March 21, 2012
Fifty feet to walk is too far. There are customers who’ll motor all over the parking lot in search of a space closer to the store entrance than that. They’ll waste ten minutes, half a gallon of gas and countless amps of nervous energy to save themselves perhaps a couple dozen extra steps.
The same hogs pounce on those electric shopping carts and spend an hour or so zipping in and out the aisles at Walmart. Not the genuinely impaired, and, admittedly, disabilities aren’t always easily detectable, so obviously not those guys. But the selfish act of individuals with zero need for in-store transportation denies a real handicapped person the ride. Finished with their purchases, they’ll even abandon that scooter somewhere out in the parking lot. These are the reprehensible ones - the fat ‘n’ lazy.
Which leads me to ponder how disgustingly lethargic we’ve become. Drive-in movies and restaurants, drive-thru weddings and funerals. Not only can’t we be bothered to take a few healthy steps indoors or out, it seems we find it too strenuous to even twist our wrists.
Why wiggle that toothbrush up and down over your pearly whites when you can simply hold a battery-driven one there and press a button. Not yet invented is a hands-free version that’ll roam all over your mouth.
Toothpaste? Don’t bother unscrewing the cap – it’s one of those modern ones where you can just flip the top open with a fingernail. Saves a few turns. They make those same easy-open caps for bottles of sauce, condiments etc. Even sticking out your tongue is too demanding, so we have self-stick stamps and envelopes.
In all the above cases the amount of effort saved is absolutely minimal. Like with the electric pencil sharpener. It spares you three, maybe four, slight movements of thumb and forefinger, all that was necessary with the original pocket sharpeners. Now just poke the pencil in.
Not to put too fine a point on it - how lazy have we become!
Too comatose to stir your morning joe? Ten bucks buys you a mug that stirs itself. Not to forget the beer helmet that holds two cans on your head as you guzzle away through the plastic tube, thereby freeing your hands to do... nothing, of course. What else if you’re too bone idle to even hold a beer can!
We’re a nation of drones and dronettes, barely able to move, except to reach for the remote. And for some even that’s too demanding. Like my former squeeze Annie. She would wave a limp hand in the vague direction of whatever object lay just out of easy reach and beckon her imaginary Filipino houseboy with a faint and plaintive wail:” Ramon!” An ashtray, the wine bottle, whatever. This “Ramon” was supposed to fetch and deliver it the few paces unto her person.
Slothful? I’ll say. This was the lazy lady who complained when I took her to England: “godammed country’s made of steps!”

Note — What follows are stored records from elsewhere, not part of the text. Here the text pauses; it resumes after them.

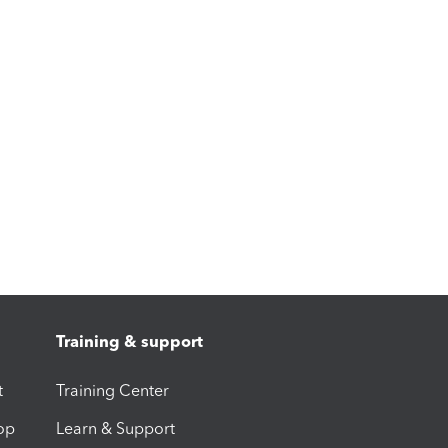
Training & support
t
Training Center
op
Learn & Support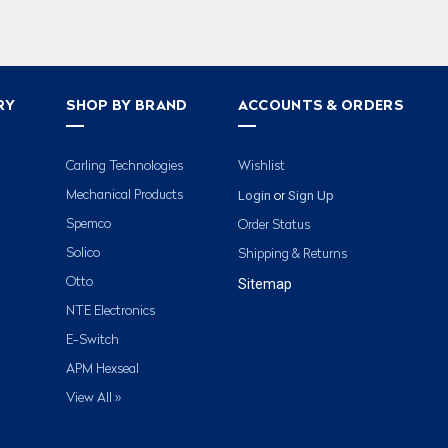
RY
SHOP BY BRAND
ACCOUNTS & ORDERS
Carling Technologies
Wishlist
Login
Sign Up
Mechanical Products
or
Spemco
Order Status
Solico
Shipping & Returns
Otto
Sitemap
NTE Electronics
E-Switch
APM Hexseal
View All »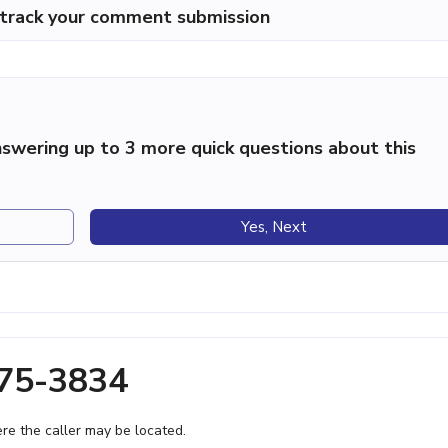
p track your comment submission
swering up to 3 more quick questions about this
Yes, Next
375-3834
e the caller may be located.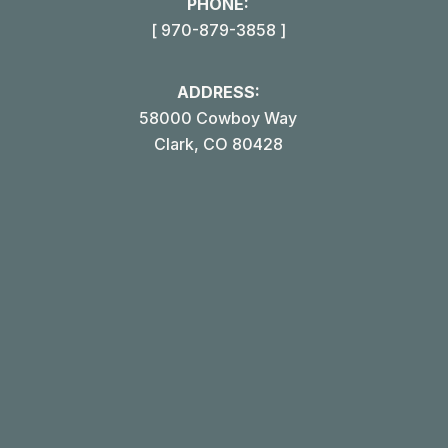
PHONE:
[ 970-879-3858 ]
ADDRESS:
58000 Cowboy Way
Clark, CO 80428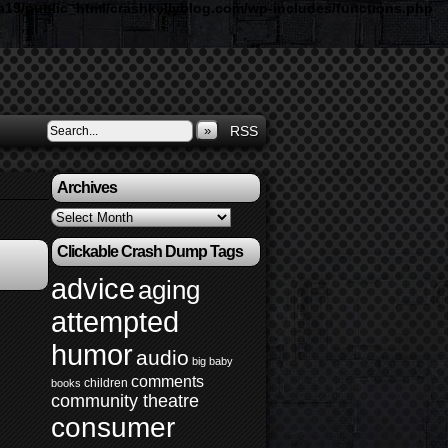
19/public_html/crashkellyblog.com/wp-includes/functions.php
»
RSS
Archives
Archives
Clickable Crash Dump Tags
advice
aging
attempted
humor
audio
big baby
comments
children
books
community theatre
consumer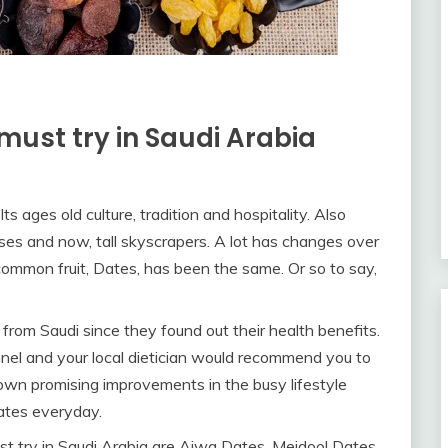
must try in Saudi Arabia
Its ages old culture, tradition and hospitality. Also
ses and now, tall skyscrapers. A lot has changes over
 common fruit, Dates, has been the same. Or so to say,
from Saudi since they found out their health benefits.
onnel and your local dietician would recommend you to
own promising improvements in the busy lifestyle
Dates everyday.
t try in Saudi Arabia are Ajwa Dates, Mejdool Dates,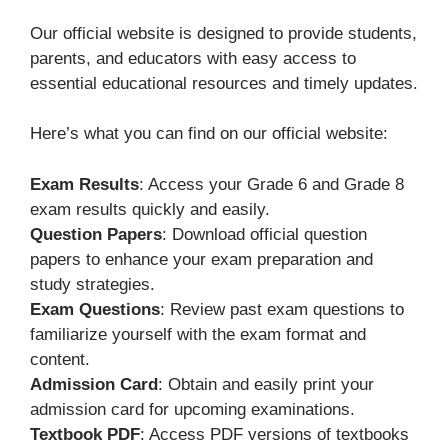
Our official website is designed to provide students,
parents, and educators with easy access to
essential educational resources and timely updates.
Here’s what you can find on our official website:
Exam Results
: Access your Grade 6 and Grade 8
exam results quickly and easily.
Question Papers
: Download official question
papers to enhance your exam preparation and
study strategies.
Exam Questions
: Review past exam questions to
familiarize yourself with the exam format and
content.
Admission Card
: Obtain and easily print your
admission card for upcoming examinations.
Textbook PDF
: Access PDF versions of textbooks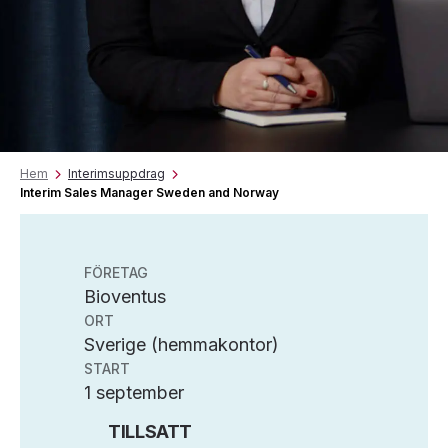
Hem
Interimsuppdrag
Interim Sales Manager Sweden and Norway
FÖRETAG
Bioventus
ORT
Sverige (hemmakontor)
START
1 september
TILLSATT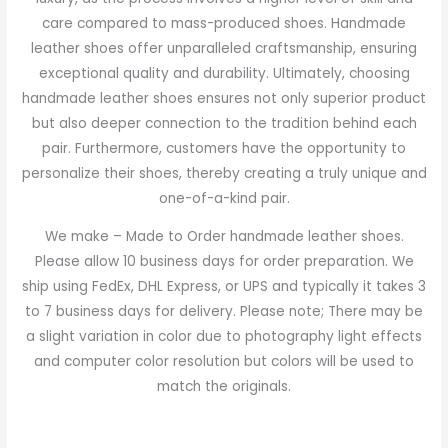
care compared to mass-produced shoes. Handmade
leather shoes offer unparalleled craftsmanship, ensuring
exceptional quality and durability. Ultimately, choosing
handmade leather shoes ensures not only superior product
but also deeper connection to the tradition behind each
pair. Furthermore, customers have the opportunity to
personalize their shoes, thereby creating a truly unique and
one-of-a-kind pair.
We make – Made to Order handmade leather shoes.
Please allow 10 business days for order preparation. We
ship using FedEx, DHL Express, or UPS and typically it takes 3
to 7 business days for delivery. Please note; There may be
a slight variation in color due to photography light effects
and computer color resolution but colors will be used to
match the originals.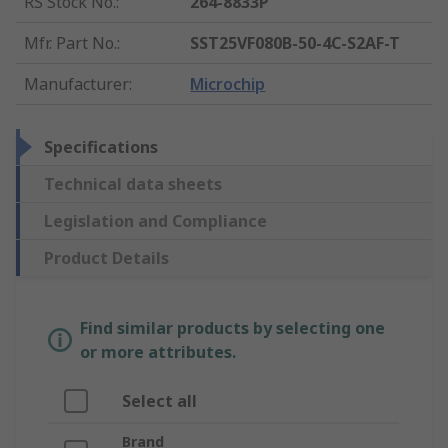
RS Stock No.
:
264-8833P
Mfr. Part No.
:
SST25VF080B-50-4C-S2AF-T
Manufacturer
:
Microchip
Specifications
Technical data sheets
Legislation and Compliance
Product Details
Find similar products by selecting one
or more attributes.
Select all
Brand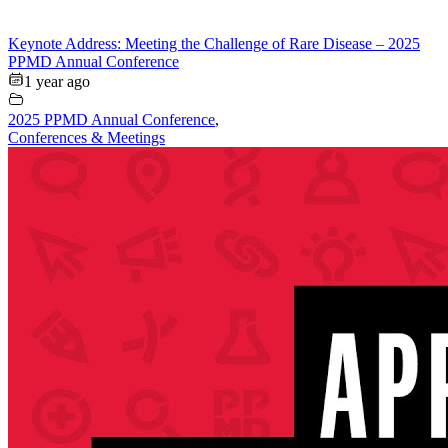
Keynote Address: Meeting the Challenge of Rare Disease – 2025
PPMD Annual Conference
1 year ago
2025 PPMD Annual Conference
,
Conferences & Meetings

Convenience and inertia – the twin evils of modern society, feeding off each other. Literally, too. Pre-shelled hard-boiled eggs, pre-washed lettuce, pre-peeled onions and potatoes, pre-shredded carrots, pre-cut, pre-cooked, pre-everythinged everything, so that virtually all we’re required to do is mobilize our munching mechanism. Next there’ll be a device that lifts the grub off your plate and shoves it into your face.
Not our fault we’re such a torpid bunch. Let’s push the blame onto... the remote control. That’s right, it all started when Zenith introduced the Lazy Bones remote in 1952 with the hand control attached to the TV via a long cable. Or did Loafin’ Time begin a decade earlier with first automatic garage door openers that robbed us motorists of our daily stoop-and-lift exercise?
Fast forward (using your remote) to The Clapper that appeared in 1985. And folks discovered you didn’t even need hands – a cough or other loud noise would do. Therefore sufferers of Tourette’s or owners of yappy dogs would experience a dizzying display of lights constantly switching themselves on and off. For this reason The Clapper merits only faint applause.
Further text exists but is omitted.